After England had scored a record breaking 481 against Australia last year, Master Blaster Sachin Tendulkar had lashed out at ICC’s decision to use two new balls in ODIs. Raising his concern over the spate of run fests, Tendulkar had said “having two new balls in one day cricket is a perfect recipe for disaster” as it had taken away the concept of reverse swing, which is an “integral part of the death overs”. His concern was right as now totals in excess of 300 or 350 are just not being set up by teams but are also within the range of being easily chased down. In the recently concluded five-match ODI series between England and Pakistan, we all saw how England was able to breach the 350-run mark on four occasions and made mockery of the Pakistan bowling attack. In the second match (first being washed out), even after setting up a monumental total of 373/3, the hosts were just able to defend the target with Pakistan falling short by mere 12 runs.

In the third match, Pakistan thought that they had the game in their pocket after setting 358/9. However, England which boasts of having one of the destructive batting line-up in contemporary times, crossed the line with 31 balls to spare. In the fourth match, Pakistan again set up a total in touching distance of 350 (340/7) which was again chased down by the Eoin Morgan-led side. And in the fifth and final ODI, England successfully defended 351 as Pakistan got bowled out for 297. During the late 1990s and early 2000s, a total of about 270-280 was considered to be a winning one. However, the situation has changed in the recent year, especially after ICC introduced the two new ball rule.

Now, even after posting a total in excess of 350 (not even 300), teams can’t breathe a sigh of relief. 300 plus totals are becoming more and more frequent because of the influence of T20 cricket, changed field restrictions, better quality bats and shorter boundaries. 350 is the new 300, and even that is not a safe total. The ICC had introduced the concept of two new balls, keeping in mind the discolouration of the white ball towards the end of the innings, which in turn made it difficult for batsmen to sight the ball. However, as pointed out by Tendulkar, the pacers have not been able to generate the reverse swing towards the death and are, therefore, taken for plenty.

Spinners, who are handed the ball in the middle overs, are effectively bowling with a ball which is just eight or nine overs old. The ball doesn’t get soft and as a result, not much turn is available for the spinners who are literally slaughtered by the batsmen and sent on a leather hunt.

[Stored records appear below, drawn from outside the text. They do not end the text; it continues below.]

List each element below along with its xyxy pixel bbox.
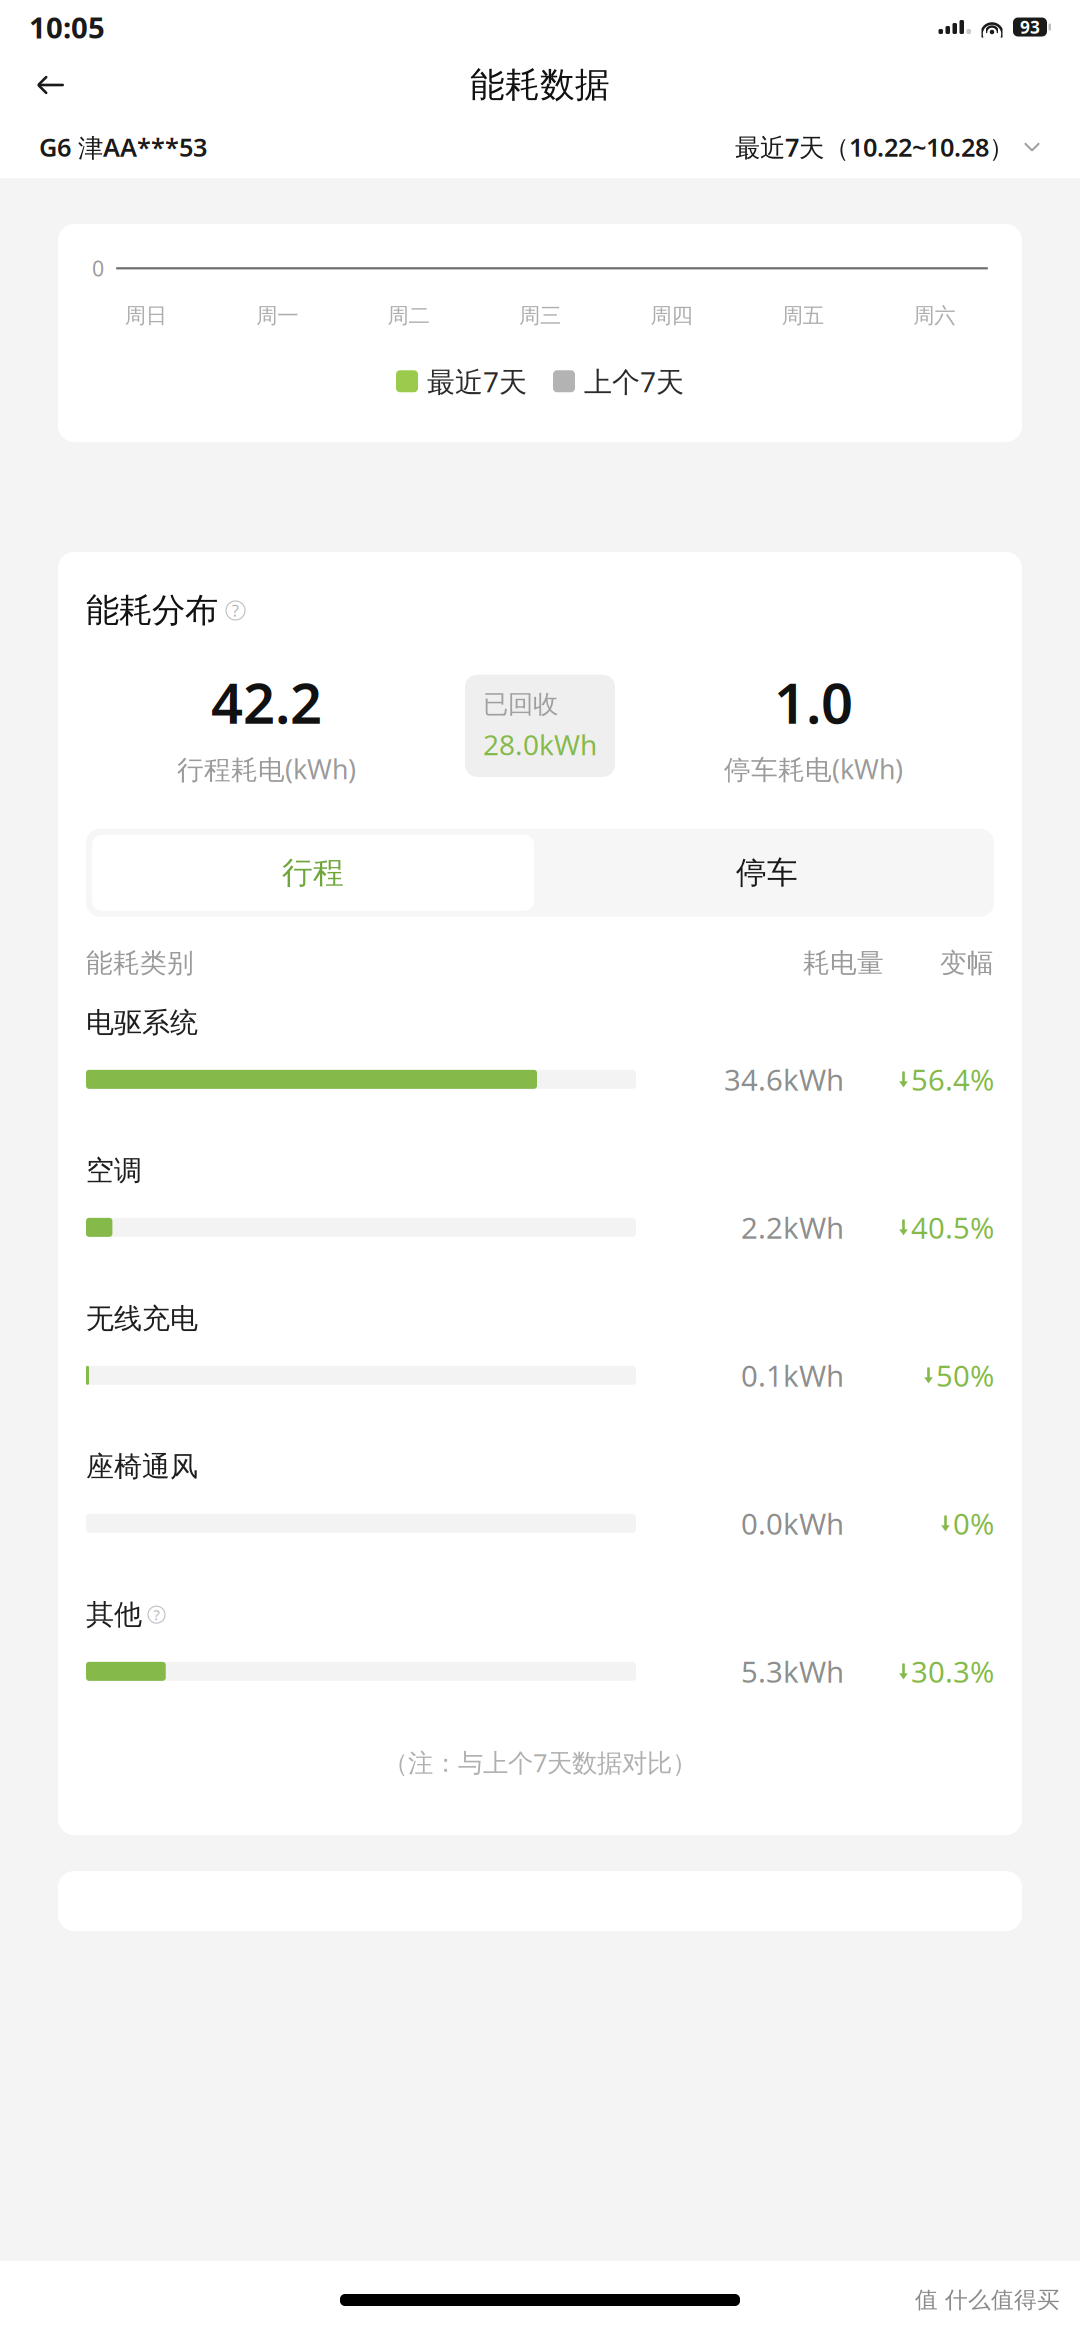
staticText: 能耗分布 <box>86 590 218 631</box>
button[interactable]: 最近7天（10.22~10.28） <box>735 124 1041 170</box>
staticText: 无线充电 <box>86 1302 198 1336</box>
staticText: 0% <box>953 1504 994 1543</box>
staticText: G6 津AA***53 <box>39 130 207 164</box>
staticText: 93 <box>1020 16 1040 38</box>
staticText: 停车 <box>736 854 798 892</box>
staticText: 周日 <box>125 302 167 329</box>
staticText: （注：与上个7天数据对比） <box>383 1746 697 1779</box>
staticText: 40.5% <box>911 1208 994 1247</box>
staticText: 行程耗电(kWh) <box>177 751 356 787</box>
staticText: 周五 <box>782 302 824 329</box>
staticText: 周二 <box>388 302 430 329</box>
button[interactable]: 返回 <box>24 63 78 107</box>
staticText: 0.0kWh <box>741 1504 844 1543</box>
staticText: 其他 <box>86 1598 142 1632</box>
staticText: 最近7天 <box>427 363 527 400</box>
button[interactable]: 能耗分布说明 <box>226 601 245 620</box>
staticText: 10:05 <box>29 8 105 46</box>
staticText: 能耗类别 <box>86 947 194 980</box>
staticText: 电驱系统 <box>86 1006 198 1040</box>
staticText: 0 <box>92 254 104 282</box>
staticText: ? <box>232 600 239 621</box>
button[interactable]: 行程 <box>86 829 540 917</box>
staticText: 30.3% <box>911 1652 994 1691</box>
staticText: 座椅通风 <box>86 1450 198 1484</box>
staticText: 周三 <box>519 302 561 329</box>
staticText: 周四 <box>650 302 692 329</box>
staticText: 能耗数据 <box>470 64 610 106</box>
staticText: 停车耗电(kWh) <box>724 751 903 787</box>
staticText: 周一 <box>256 302 298 329</box>
staticText: 5.3kWh <box>741 1652 844 1691</box>
staticText: 0.1kWh <box>741 1356 844 1395</box>
staticText: 28.0kWh <box>483 726 597 763</box>
button[interactable]: 停车 <box>540 829 994 917</box>
staticText: 56.4% <box>911 1060 994 1099</box>
staticText: 空调 <box>86 1154 142 1188</box>
staticText: 值 什么值得买 <box>915 2286 1060 2314</box>
staticText: 2.2kWh <box>741 1208 844 1247</box>
staticText: 42.2 <box>211 665 322 739</box>
staticText: 34.6kWh <box>724 1060 844 1099</box>
staticText: 行程 <box>282 854 344 892</box>
staticText: 变幅 <box>940 947 994 980</box>
button[interactable]: G6 津AA***53 <box>39 124 207 170</box>
staticText: 周六 <box>913 302 955 329</box>
staticText: 耗电量 <box>803 947 884 980</box>
staticText: 1.0 <box>774 665 853 739</box>
staticText: 50% <box>936 1356 994 1395</box>
staticText: 上个7天 <box>584 363 684 400</box>
staticText: ? <box>154 1605 160 1624</box>
staticText: 已回收 <box>483 689 558 720</box>
staticText: 最近7天（10.22~10.28） <box>735 130 1014 164</box>
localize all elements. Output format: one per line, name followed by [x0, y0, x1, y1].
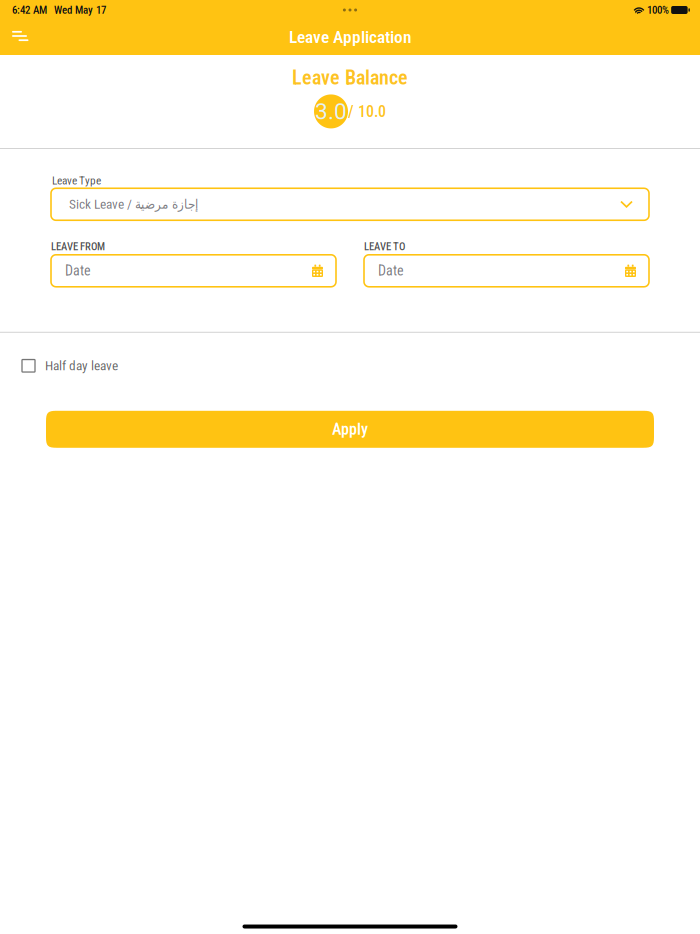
staticText: 100%	[647, 4, 669, 16]
staticText: Half day leave	[45, 358, 118, 374]
staticText: 6:42 AM	[12, 4, 47, 16]
staticText: Wed May 17	[54, 4, 106, 16]
button[interactable]: Apply	[46, 411, 654, 448]
staticText: LEAVE FROM	[51, 240, 105, 253]
button[interactable]: Sick Leave / إجازة مرضية	[51, 188, 649, 220]
button[interactable]: Menu	[0, 20, 39, 55]
staticText: Leave Balance	[292, 66, 408, 89]
button[interactable]: Date	[364, 255, 649, 287]
staticText: Apply	[332, 420, 368, 439]
button[interactable]: Half day leave	[0, 349, 700, 383]
staticText: Date	[65, 263, 91, 279]
staticText: LEAVE TO	[364, 240, 405, 253]
staticText: Leave Application	[289, 27, 411, 47]
staticText: / 10.0	[348, 102, 386, 121]
staticText: Leave Type	[52, 174, 101, 187]
staticText: 3.0	[315, 98, 347, 125]
button[interactable]: Date	[51, 255, 336, 287]
staticText: Sick Leave / إجازة مرضية	[69, 196, 198, 212]
staticText: Date	[378, 263, 404, 279]
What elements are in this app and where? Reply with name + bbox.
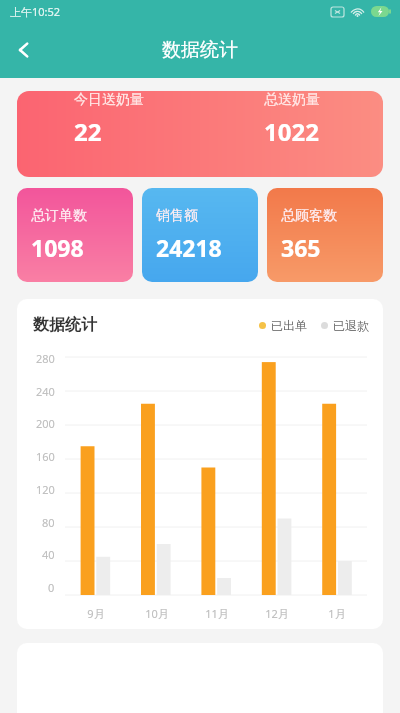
- staticText: 24218: [156, 232, 222, 263]
- staticText: 数据统计: [162, 38, 238, 62]
- button[interactable]: 今日送奶量: [17, 91, 383, 177]
- staticText: 160: [36, 449, 55, 464]
- staticText: 总订单数: [31, 207, 87, 225]
- staticText: 12月: [265, 606, 289, 621]
- staticText: 22: [74, 115, 102, 148]
- staticText: 280: [36, 351, 55, 366]
- staticText: 数据统计: [33, 315, 97, 335]
- staticText: 已出单: [271, 318, 307, 333]
- staticText: 11月: [205, 606, 229, 621]
- staticText: 9月: [87, 606, 105, 621]
- staticText: 1022: [264, 115, 319, 148]
- button[interactable]: 总订单数: [17, 188, 133, 282]
- staticText: 240: [36, 384, 55, 399]
- staticText: 10月: [145, 606, 169, 621]
- staticText: 销售额: [156, 207, 198, 225]
- staticText: 365: [281, 232, 321, 263]
- staticText: 已退款: [333, 318, 369, 333]
- staticText: 总顾客数: [281, 207, 337, 225]
- button[interactable]: 销售额: [142, 188, 258, 282]
- button[interactable]: Back: [0, 26, 48, 74]
- staticText: 40: [42, 547, 55, 562]
- staticText: 120: [36, 482, 55, 497]
- staticText: 上午10:52: [10, 4, 61, 19]
- staticText: 200: [36, 416, 55, 431]
- staticText: 0: [48, 580, 55, 595]
- button[interactable]: 总顾客数: [267, 188, 383, 282]
- staticText: 总送奶量: [264, 91, 320, 109]
- staticText: 今日送奶量: [74, 91, 144, 109]
- staticText: 1098: [31, 232, 84, 263]
- staticText: 1月: [328, 606, 346, 621]
- staticText: 80: [42, 515, 55, 530]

In the 11 World Cups played till date, totals in excess of 300 have been scored more than 75 times. And cricket pundits have already predicted that owing to small grounds and flat pitches, the upcoming World Cup in England and Wales will be a high scoring one where totals in excess of 350 would not be safe and teams chasing such targets will always believe they are in the hunt.

The game, which is already heavily in favour of the batsmen, has moved even further from the bowlers who, despite coming up with different gimmicks and varieties, are made to toil. There condition isn’t any better from bowling machines.